Pakistan’s missing men
While there is a presence of enough seniors in the squad, Pakistan will be hampered by the absence of Umar Akmal, who was recently flown home after fainting during the Caribbean Twenty20 league.
Umar had performed admirably in the West Indies with the bat and behind the stumps, and this was seen as a chance to further establish himself in the playing XI—something he has been unable to do since his debut in 2009 despite all the talent he possesses.
Also missing (still) is Umar Gul who underwent knee surgery earlier this year and missed the Champions Trophy as well as the tour of the West Indies. Gul is hoping to be for the series against South Africa, but Irfan and Junaid Khan have performed well in his absence.
It is now time for Wahab Riaz to show his worth in the Test side and for Anwar, Rahat and Asad Ali to prove themselves as adequate backups and even contenders for the future.
Zimbabwe look past the off-the-field issues
Zimbabwe cricket’s issues off the field keep coming up over and over again. Retirements, protests and pay issues are hovering about constantly, ensuring the limelight is taken away from the team’s performance on the field.

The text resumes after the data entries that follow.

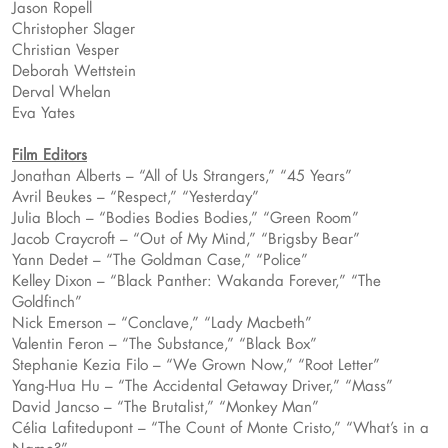
Jason Ropell
Christopher Slager
Christian Vesper
Deborah Wettstein
Derval Whelan
Eva Yates
Film Editors
Jonathan Alberts – “All of Us Strangers,” “45 Years”
Avril Beukes – “Respect,” “Yesterday”
Julia Bloch – “Bodies Bodies Bodies,” “Green Room”
Jacob Craycroft – “Out of My Mind,” “Brigsby Bear”
Yann Dedet – “The Goldman Case,” “Police”
Kelley Dixon – “Black Panther: Wakanda Forever,” “The
Goldfinch”
Nick Emerson – “Conclave,” “Lady Macbeth”
Valentin Feron – “The Substance,” “Black Box”
Stephanie Kezia Filo – “We Grown Now,” “Root Letter”
Yang-Hua Hu – “The Accidental Getaway Driver,” “Mass”
David Jancso – “The Brutalist,” “Monkey Man”
Célia Lafitedupont – “The Count of Monte Cristo,” “What’s in a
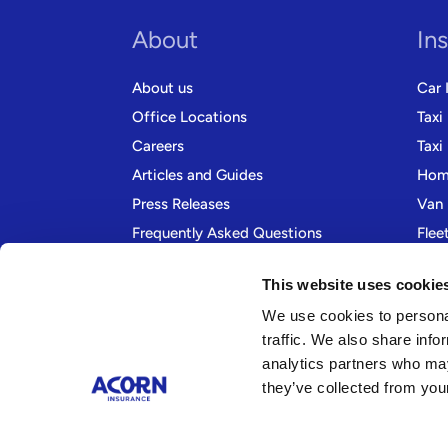
About
In
About us
Car 
Office Locations
Taxi
Careers
Taxi
Articles and Guides
Home
Press Releases
Van 
Frequently Asked Questions
Flee
Contact us
Moto
This website uses cookie
We use cookies to personal
traffic. We also share info
analytics partners who may
they’ve collected from your
Company Information Acorn Insurance and Financial Se
98 Liverpool Road, Formby, Liverpool, Merseyside, L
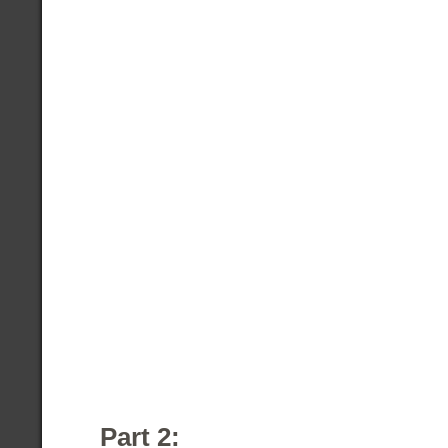
Part 2:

The hosts do not have an Andy Flower or a Heath Streak in the side any more. Even Tatenda Taibu, the boy turned into a man, is not in the side. But while upsetting Pakistan at home is a huge ask, the presence of captain Brendan Taylor, Hamilton Masakadza, Vusi Sibanda and Elton Chigumbura in the side ensures youngsters are learning while they play and the team keeps up the fighting spirit.
For Zimbabwe, playing India and Pakistan at home in a single month is an achievement enough. Any addition to that—upset victories, close finishes—will be a huge bonus.